Thursday, December 16, 2010

Reading is Fundamental: 2010 Edition

A selection of books I read this year below. Tell me what you read and and would recommend for 2011 in comments.

  1. The Dark Heart of Italy, by Tobias Jones
  2. The Guernsey Literary and Potato Peel Society, by Mary Ann Shaffer
  3. The Puttermesser Papers, by Cynthia Ozick
  4. The Glass Castle, by Jeanette Walls
  5. The Ask, by Sam Lipsyte
  6. The Privileges, by Jonathan Dee
  7. Frankly, My Dear: Gone With the Wind Revisited, by Molly Haskell
  8. Last Night in Twisted River, by John Irving
  9. The Girl With the Dragon Tattoo, by Stieg Larsson
  10. Wolf Hall, by Hilary Mantel
  11. Christ Stopped at Eboli: The Story of a Year, by Carlo Levi
  12. One Day, by David Nicolls
  13. Miss Conduct's Mind Over Manners, by Robin Abrahams
  14. The Adventures of Augie March, by Saul Bellow
  15. Famous Last Words, by Timothy Findley
  16. Freedom, by Jonathan Franzen
  17. Only Yesterday: An Informal History of the 1920s, by Frederick Lewis Allen
  18. Battle Cry of Freedom, by James M. McPherson
  19. Barney's Version, by Mordecai Richler
  20. Housekeeping, by Marilynne Robinson
  21. Let the Great World Spin, by Colum McCann
  22. In the middle of Our Mutual Friend, by Charles Dickens, right now. Think I'll make it by December 31st.

5 comments:

Montag said...

I've read lots of national security state-related non-ficition (as I do every year), but the one I've got to rave about is Alfred McCoy's Policing America's Empire, which I'm in the middle of right now. It's enormously helpful in explaining the domestic changes that occurred in the country after the Spanish-American War and the U.S. occupation of the Philippines. Absolutely fascinating research.

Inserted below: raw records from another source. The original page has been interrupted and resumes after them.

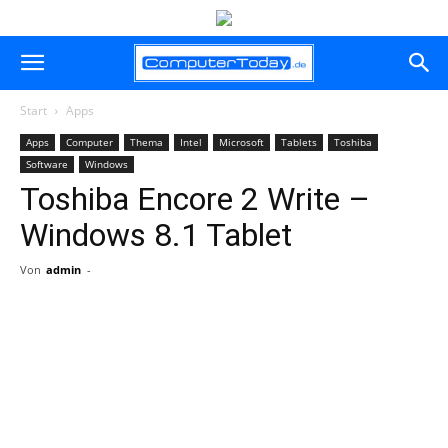
Start
Apps
Apps
Computer
Thema
Intel
Microsoft
Tablets
Toshiba
Software
Windows
Toshiba Encore 2 Write –
Windows 8.1 Tablet
Von
admin
-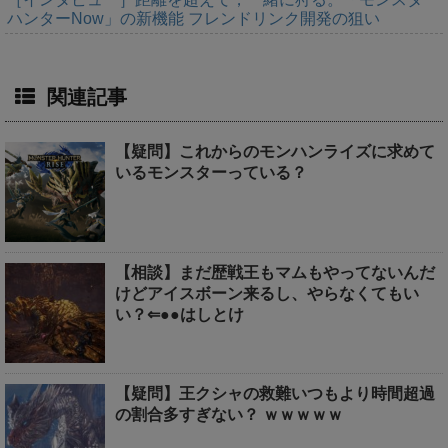
ハンターNow」の新機能 フレンドリンク開発の狙い
関連記事
【疑問】これからのモンハンライズに求めて
いるモンスターっている？
【相談】まだ歴戦王もマムもやってないんだ
けどアイスボーン来るし、やらなくてもい
い？⇐●●はしとけ
【疑問】王クシャの救難いつもより時間超過
の割合多すぎない？ ｗｗｗｗｗ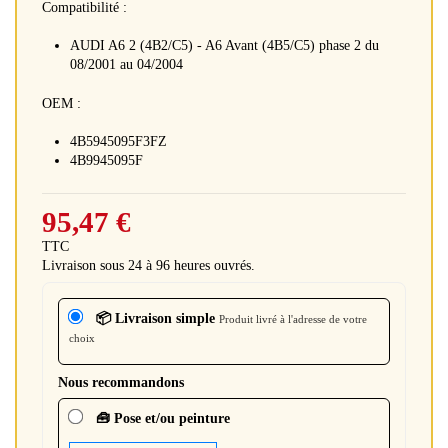
Compatibilité :
AUDI A6 2 (4B2/C5) - A6 Avant (4B5/C5) phase 2 du
08/2001 au 04/2004
OEM :
4B5945095F3FZ
4B9945095F
95,47 €
TTC
Livraison sous 24 à 96 heures ouvrés.
📦 Livraison simple
Produit livré à l'adresse de votre
choix
Nous recommandons
🧰 Pose et/ou peinture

Trevor Paglen's Blank Spots on the Map was very good, and a novel approach to geography. Greg Grandin's Fordlandia is very, very good. Shane Harris' The Watchers was disappointing, while Mark Halperin's Game Change was predictably cheesy--there's a book that should be shot and put out of its misery. Max Blumenthal's Republican Gomorrah was pretty good, even if the 2010 election sort of contradicted his basic premise. Human Smoke by Nicholson Baker is a quirky history in one of oddest and effective historical formats in years. Philip Shenon's The Commission is just too much inside baseball and not nearly enough about the 9/11 report itself. Charlie Pierce's Idiot America was pretty good, and more thoughtful than I expected. Finally found an old, used copy of Angus Mackenzie's Secrets, which is his exploration of how the CIA and the FBI tried to destroy the underground newspapers of the `60s and `70s and then hid the proof. Tim Weiner's Legacy of Ashes more or less confirms what many have been suggesting for decades about the CIA--it's not doing its primary job very well and it's hopelessly politicized. James Douglass' JFK and the Unspeakable is worth the read, but with a caution that it occasionally strays into territory that doesn't bolster his principal argument, and strains credulity.

JDM said...

Ai least get to the grade crossing correction section? Jones Beach development? Wish Belle Moskowitz and Al Smith were alive today.

Anonymous said...

this effed up RH on safari.

kevin philips american theocracy, should be required reading-in 2006. don't bother w/ part 2 tho.
up to f in my 1891 EB set. gotta get back to the orations.
pansypoo

Unknown said...

George Orwell, of course. I particularly like "Shooting an Elephant," and "Politics and the English Language," but almost anything is good (except 1984 and Animal Farm).

dalton periphery said...

Our Mutual Friend? My favorite Dickens! And how could you read Dragon Tattoo without going on to the next, and the next? I just fell in love with Lisbeth Salander, though the creepy s/m/misogynist stuff going in the first novel was hard to take...Battle Cry, huh- were you involved over at T.N.Coates' place, the group reading?
Just started William Gibson's latest, Zero History, beginning well, just finished Hiassen's latest, Star Island, despite a bad review by Lance Mannion, concurrently reading R.Hugh's Barcelona, and an old John McPhee, Pieces of the Frame. Another best of this past year, btw, was Bill Bryson's Short History Of Nearly Everything.